E allora come si fa a
negare che le associazioni non potessero - e dal loro punto di vista anche non
dovessero - intervenire in proprio in questo processo e non solo come mere
intervenienti?
Riteniamo
infatti che proprio in questo processo - ripetiamo, a maggior ragione
trattandosi di opera pubblica - le associazioni avessero ed abbiano diritto ad
un intervento in proprio quantomeno per il danno morale connesso alla
“estromissione di fatto” dall’iter procedimentale amministrativo delle loro
ragioni e dalla conseguente lesione del diritto all’immagine dovuta al fatto
che si sono proprio verificati dei danni all’ambiente che esse avrebbero dovuto
tutelare prevenendo fatti proprio come quelli accaduti e provati.
Ripetiamo. Come si fa a dire che le associazioni non
hanno avuto un danno proprio? Non sono state arbitrariamente spossessate dei
loro diritti e facoltà?

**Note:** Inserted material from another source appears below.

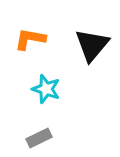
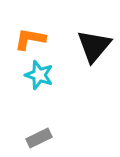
black triangle: moved 2 px right, 1 px down
cyan star: moved 7 px left, 14 px up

Non devono rendere forse conto ai loro associati dei
negativi risultati del loro operato con rischio di perdita di credibilità?
Diremmo di sì. È riportato negli atti di Idra la protesta di una cittadina
al consiglio comunale aperto di Luco che ad un certo punto sbotta e urla il
rimprovero: “Ma dove sono le associazioni ambientaliste?”. Il mancato
riconoscimento di un loro proprio danno morale vorrebbe dire avallare le
prevaricazioni. Lascio ai difensori
delle associazioni il dettaglio del loro vano tentativo di prevenire e scongiurare
i danni che poi si sono verificati. Lascio a loro di evidenziare come - nonostante
i loro numerosi appelli, inviti, sollecitazioni ad approfondimenti - si sia
andati invece avanti a diritto senza nulla voler sentire, trattando le
associazioni ed i loro appartenenti come catastrofisti menagrami a cui
concedere, al massimo, il contentino dell’Osservatorio Ambientale Nazionale. Organismo,
vedremo, con poteri pari autoritativi pari a zero.